Expansion of low-cost Internet service is still on hold to link densely populated areas of the northwest with Mount Hood communities and the rural southern part of the county while engineers find a way around the city. Although several options are still being considered, the workaround could abandon city limits completely or could involve traversing Oregon City rights of way on county- or state-owned roads.
There's no easy fix, says Dave Soloos, Clackamas County's project manager, since they've already spent $800,000 in the city on 20,000 feet of 'major backbone' from the county's Oregon City-based headquarters at Red Soils to the Tri-City sewage treatment facility on the other side of town.
Using a $7.8 million federal grant supplemented with a $3.3 million local match, construction began this spring and must be completed by 2013 under the terms of the grant. But on Sept. 13, while workers contracted by the county were installing fiber on Jackson Street, they received a pink slip from Oregon City's Public Works Department demanding a work stoppage until they obtained a franchise agreement from the city.
Oregon City officials contend that the county also didn't obtain the necessary paperwork, pointing to a permit that only covered about 10,000 feet. Although it wouldn't want the county to bypass, the city also wouldn't want to make an exception for the county, according to City Recorder Nancy Ide, at the expense of fairness to other agencies and municipal taxpayers.
As an example, in its most recent agreement with TW Telecom of Oregon, the city will receive 5 percent of gross revenue, a minimum annual fee of at least $3,000 and $2.75 per lineal foot of cable not used to provide telecommunications service. During the past fiscal year, Oregon City received about $1.6 million from franchise fees, including $332,242 from Comcast and $92,642 from Qwest (now CenturyLink).
'We're eager to get that stop-work order lifted, and we're working as hard as we can to reach an agreement,' Ide said. 'But Oregon City also wants to make sure it offers a level playing field for all of the agencies.'
The county, however, argues that it was working with Oregon City for months to try to obtain the necessary permits, so the stop-work order should not have been necessary. Additionally, the county sees itself more as a nonprofit acting as a middleman for companies to provide activation of the so-called dark fiber.
'We're just passing along the costs that we have.
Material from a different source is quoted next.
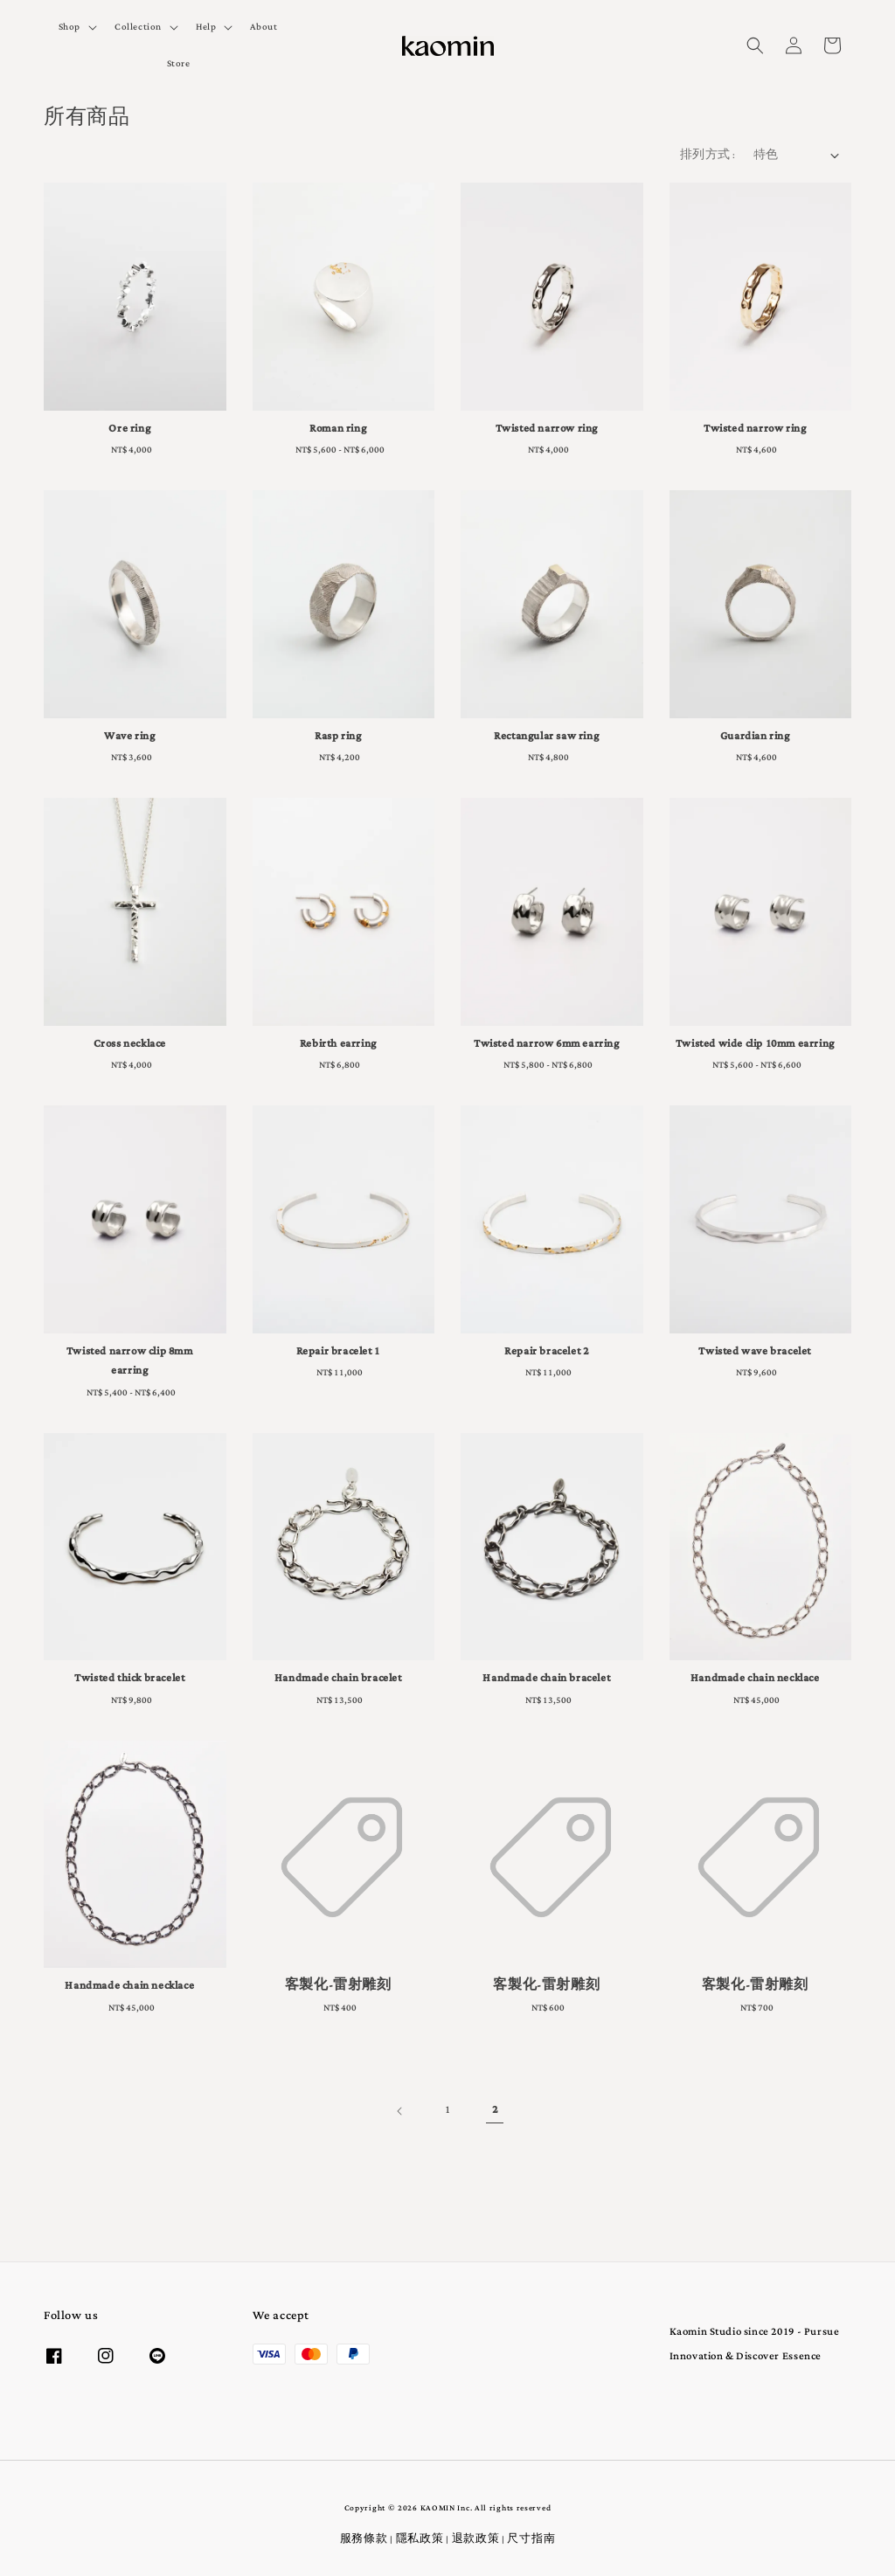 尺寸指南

We don't provide broadband, so there's no 'other' to compare us to,' said County Spokesperson Tim Heider. 'The bottom line is the fact that it's a service opportunity for the entire county, and the city's proposals seem to indicate that the city sees this more as a revenue opportunity.'
Net costs were $186 a month as originally presented to the county by the Oregon City School District, but with franchise fees an extra $632 would be attached per month, for a total of $818. That would put the total cost well above the $486 a month district facilities currently pay, so the county has heard that the local school district would likely have to opt out.
'I don't know how they could come up with those figures because we're still in negotiations,' Ide said.
Heider said that tensions surfaced in the spring when Oregon City declined to connect city-owned facilities to the broadband network, and he saw the city's passage of an emergency ordinance on Sept. 7 as targeting the county. The definition of telecommunications service was changed to 'any service provided for the purpose of transmission of information including, but not limited to, voice, video or data, without regard to the transmission protocol employed and whether or not the transmission medium is owned by the provider itself.'
Oregon City's 1999 code was 'ancient' by Internet standards, city officials said, and the ordinance passage was simply a reaction to negotiations with several organizations interested in laying fiber.
'We had on our plates all at once about a half dozen new and renewed franchise agreements,' Ide said. 'Our city code says that anyone who wants to lay fiber in the city has to pay the fee, so it wouldn't be appropriate for city staff to make an exception.'
The City Commission could decide to make an exception for the county by paying the costs of the permits, or by determining it could be in the public interest to make an in-kind donation to subsidize the school district's share of costs, Ide said.
Heider said that the county doesn't have much hope to resolve its conflict with Oregon City and will probably have to proceed without providing any potential access points to dark fiber to schools and fire stations within the city.
Saving some money in the costs associated within Oregon City, he expects, will enable the county to keep the project on target for other cities and rural areas.
'We're committed to providing this service to the county under that grant agreement,' he said.